I’ve put a lot of thought into getting a more elaborate castle sometime in the future. I’d like to get one mostly because, although it will cost an arm and a leg to buy, it’ll keep Jace busy for sure and he’ll absolutely spend lots of time on it. The hope is that regardless of how long it takes him to acclimate, he will eventually love it so much that he refuses to get into other things in the room. That’s obviously a tough bargain, considering he loves to get all over the furniture and pretty much everything there is to get into in this room.
Another thing we’ve been struggling with when it comes to Jace is figuring out how to trim his nails. He’s not necessarily the most cooperative cat in the world, so that makes it difficult to get him to stay still for me to clip those tiny nails. Alex recommended maybe getting a nail filer instead, but I’m not sure that’s the best idea either. Regardless, it’s going to take time to figure out how to be the best cat dad around. I hope that I get better over time.
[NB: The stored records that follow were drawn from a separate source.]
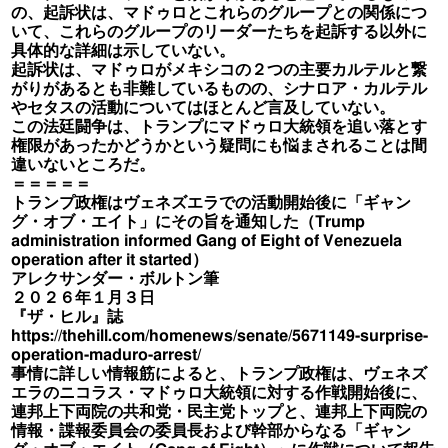
の、起訴状は、マドゥロとこれらのグループとの関係につ
いて、これらのグループのリーダーたちを起訴する以外に
具体的な詳細は示していない。
起訴状は、マドゥロがメキシコの２つの主要カルテルと繋
がりがあるとも非難しているものの、シナロア・カルテル
やセタスの活動についてはほとんど言及していない。
この法廷闘争は、トランプにマドゥロ大統領を追い落とす
権限があったかどうかという疑問にも悩まされることは間
違いないところだ。
＝＝＝＝＝
トランプ政権はヴェネズエラでの活動開始後に「ギャン
グ・オブ・エイト」にその旨を通知した（Trump
administration informed Gang of Eight of Venezuela
operation after it started）
アレクサンダー・ボルトン筆
２０２６年１月３日
『ザ・ヒル』誌
https://thehill.com/homenews/senate/5671149-surprise-
operation-maduro-arrest/
事情に詳しい情報筋によると、トランプ政権は、ヴェネズ
エラのニコラス・マドゥロ大統領に対する作戦開始後に、
連邦上下両院の共和党・民主党トップと、連邦上下両院の
情報・諜報委員会の委員長および幹部からなる「ギャン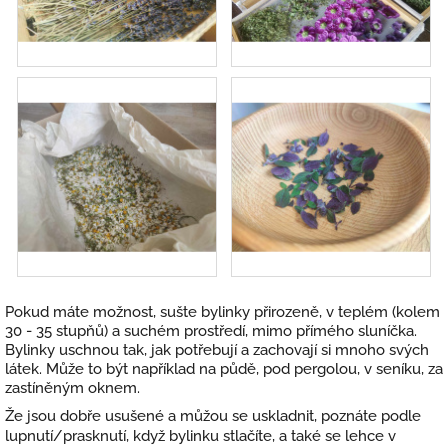
Pokud máte možnost, sušte bylinky přirozeně, v teplém (kolem
30 - 35 stupňů) a suchém prostředí, mimo přímého sluníčka.
Bylinky uschnou tak, jak potřebují a zachovají si mnoho svých
látek. Může to být například na půdě, pod pergolou, v seníku, za
zastíněným oknem.
Že jsou dobře usušené a můžou se uskladnit, poznáte podle
lupnutí/prasknutí, když bylinku stlačíte, a také se lehce v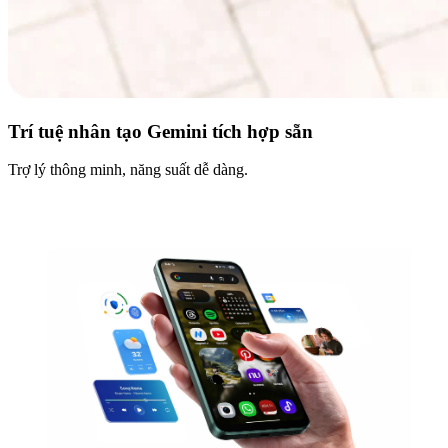
Trí tuệ nhân tạo Gemini tích hợp sẵn
Trợ lý thông minh, năng suất dễ dàng.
Well, I did it. I got to at least 500 blog posts without repeating a title. Everything else has been brand new, with no overlapping topics. I’ve kept this going for over a year now and I feel pretty good about the lasting impact of this whole process on my writing skills. I believe I’m a better writer now than I was when I started this whole thing, and it’s great to go back and look at myself, look at what I did back when this blog was in its nascent stages, and learn from it. Even today, while I was reading the blog back a bit, I saw a post saying “An Apology for Inactivity,” back in 2014. That was a whole six or seven years ago at this point, and yet I was apologizing for being inactive then. Now I’m active every single day, practically, and show no signs of letting up or stopping any time soon. That’s what blogging does to you; it makes you motivated to keep going, and you want to push yourself to achieve higher milestones. Even now, while looking at the title of this blog post, I think to myself: what will I name the blog I write when I get to #1000? Will that also be a milestone worth writing about? Maybe I should title this “Part 1,” so as to motivate myself to keep writing so that I know I have to get to “Part 2,” that being #1000? I’ve never written a two-parter so separate from each other before. It’s all so new and interesting to think about!
Nevertheless, I’ve made it this far. I genuinely thought about quitting this thing for good after my breakup, considering how much of the 100s, 200s, and 300s are about a person that’s no longer a part of my life. But I want to keep going. At this point, I really have to.